Strengths and limitations

Limitations of this study include sample characteristics, an uncertain degree of anonymity experienced by the patients, and potential selection bias. Our sample consisted of predominately young female participants recruited from a psychiatric outpatient context, and the extrapolation of our findings should therefore be done with caution to other populations and contexts.

The questionnaire batteries used in this study are implemented in routine care at the community mental health center. This means that the degree of perceived anonymity is uncertain. However, this may not be a problem, as perceived anonymity does not seem to have a big impact on CSQ-8 scores in substance abusers, which may be transferable to the CSQ-4 in this context [39]. Furthermore, it is hard to estimate the degree of sampling bias in our study. Dissatisfied patients may, for example, be more inclined to drop out of treatment. This underscores a long-lasting challenge in patient satisfaction research [1] and emphasizes the importance of research measuring satisfaction at other points in time beyond treatment termination, which may be particularly vulnerable to bias.

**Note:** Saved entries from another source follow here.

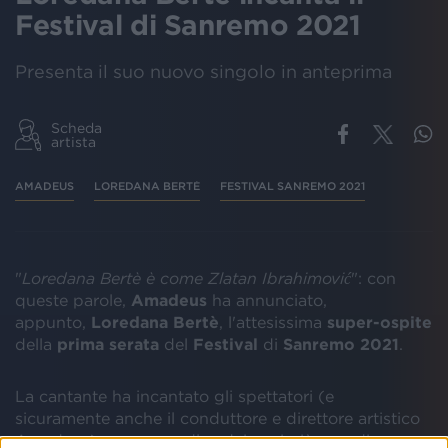
Festival di Sanremo 2021
Presenta il suo nuovo singolo in anteprima
Scheda
artista
AMADEUS
LOREDANA BERTÈ
FESTIVAL SANREMO 2021
"
Loredana Bertè è come Zlatan Ibrahimović
": con
queste parole,
Amadeus
ha annunciato,
appunto,
Loredana Bertè
,
l'attesissima
super-ospite
della
prima serata
del
Festival
di
Sanremo 2021
.
La cantante ha incantato gli spettatori (e
sicuramente anche il conduttore e direttore artistico
Amadeus) con un medley dei suoi più grandi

We believe this study to also possess several strengths. Its design with regard to data collection, population, and context is identical to an earlier study evaluating the Norwegian CSQ-8 [24], which ensures comparability. It has a large and appropriate sample compared to the target population of mental health care outpatients. It is also the first study to test the factor validity of the CSQ-4, and the first to evaluate the CSQ-4 in a mental health context.

Conclusions

In sum, the CSQ-4 shows highly comparable factor structure and internal reliability to the CSQ-8 in a Norwegian mental health population. Relationships between satisfaction and demographic variables, and between satisfaction and outcome measures were also comparable, which indicate that the CSQ-4 behave in the same way as the CSQ-8. Our results indicates that the CSQ-4 is a good shorter alternative to the CSQ-8. The CSQ-4 has the potential to lessen the burden of measuring patient satisfaction for clinical and research purposes, which may increase the frequency of patient satisfaction assessments in the future. More research is needed, however, measuring patient satisfaction over multiple time points to assess test-retest reliability, responsiveness, and meaningful change.